By Jason Lange
WASHINGTON (Reuters) - Mexico's economy is not in recession yet but the federal government is trying to counter an economic slowdown with targeted infrastructure spending, Finance Minister Arturo Herrera said on Tuesday.
Herrera said he was worried about a slowdown in the global economy, including in Mexico, and the prospect that the Mexican government could need to do more to prop up economic activity.
"That's what keeps me awake at night," Arturo Herrera said at an event hosted by the Wilson Center in Washington.
He noted the Mexican economy was not "yet" in recession.
"A slowdown is worrisome," he said, adding the government was trying to counter economic weakness by focusing on infrastructure spending, including public transportation projects in the cities of Guadalajara and Ciudad Juarez.
Mexico's economy is tightly connected to that of the United States which is also slowing, weighed down by global trade conflicts including with China.
Mexican economic activity contracted at the start of the third quarter, after barely escaping a recession in the first half of the year.
Herrera said he was also troubled by the stalled passage in the U.S. Congress of a revamped trade agreement between the United States, Mexico and Canada.
"This is the other thing that keeps me awake," he said.
While Herrera was in Washington for meetings at the International Monetary Fund, he said some of his team of officials was in the U.S. capital to help explain why U.S. lawmakers should approve the new trade deal, known as the United States-Mexico-Canada Agreement.

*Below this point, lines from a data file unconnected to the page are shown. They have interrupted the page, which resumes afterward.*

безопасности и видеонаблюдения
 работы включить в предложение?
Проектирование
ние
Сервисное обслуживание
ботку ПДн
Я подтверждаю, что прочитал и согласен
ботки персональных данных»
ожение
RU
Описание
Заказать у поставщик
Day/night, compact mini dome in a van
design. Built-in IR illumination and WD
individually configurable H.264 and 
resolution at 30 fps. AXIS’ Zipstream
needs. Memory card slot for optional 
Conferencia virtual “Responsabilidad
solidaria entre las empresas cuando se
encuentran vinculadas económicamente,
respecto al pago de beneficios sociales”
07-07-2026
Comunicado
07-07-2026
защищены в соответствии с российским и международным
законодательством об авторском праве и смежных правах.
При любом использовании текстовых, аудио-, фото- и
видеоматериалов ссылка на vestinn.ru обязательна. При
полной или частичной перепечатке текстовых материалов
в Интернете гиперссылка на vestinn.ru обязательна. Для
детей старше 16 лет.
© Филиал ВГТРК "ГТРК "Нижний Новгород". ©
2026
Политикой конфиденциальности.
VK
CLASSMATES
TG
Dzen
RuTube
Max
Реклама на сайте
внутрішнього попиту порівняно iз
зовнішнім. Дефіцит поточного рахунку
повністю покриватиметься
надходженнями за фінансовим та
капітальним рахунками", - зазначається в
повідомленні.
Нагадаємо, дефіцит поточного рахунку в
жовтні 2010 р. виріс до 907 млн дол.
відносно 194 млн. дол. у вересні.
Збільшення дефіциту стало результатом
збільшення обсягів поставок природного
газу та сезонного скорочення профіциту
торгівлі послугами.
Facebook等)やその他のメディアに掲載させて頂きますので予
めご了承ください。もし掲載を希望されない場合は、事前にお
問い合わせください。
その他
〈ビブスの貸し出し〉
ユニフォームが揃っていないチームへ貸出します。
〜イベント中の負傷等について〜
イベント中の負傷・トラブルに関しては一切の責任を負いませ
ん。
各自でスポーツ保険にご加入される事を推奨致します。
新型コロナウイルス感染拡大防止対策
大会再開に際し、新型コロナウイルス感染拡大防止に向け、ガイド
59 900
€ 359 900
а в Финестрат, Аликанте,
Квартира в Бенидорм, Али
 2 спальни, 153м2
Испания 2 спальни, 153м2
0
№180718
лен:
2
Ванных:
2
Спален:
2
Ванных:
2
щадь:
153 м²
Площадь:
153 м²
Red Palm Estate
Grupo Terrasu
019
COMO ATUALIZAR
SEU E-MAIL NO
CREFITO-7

The USMCA, which would replace the $1 trillion North American Free Trade Agreement, risks getting bogged down in the 2020 U.S. presidential election race if U.S. lawmakers do not ratify it soon.
Referring to concerns from lawmakers in the Democratic Party that Mexican budget cuts would make it harder for Mexico to implement labor provisions under the new deal, Herrera said the budget cuts would not affect implementation and described the concerns as "a mix-up."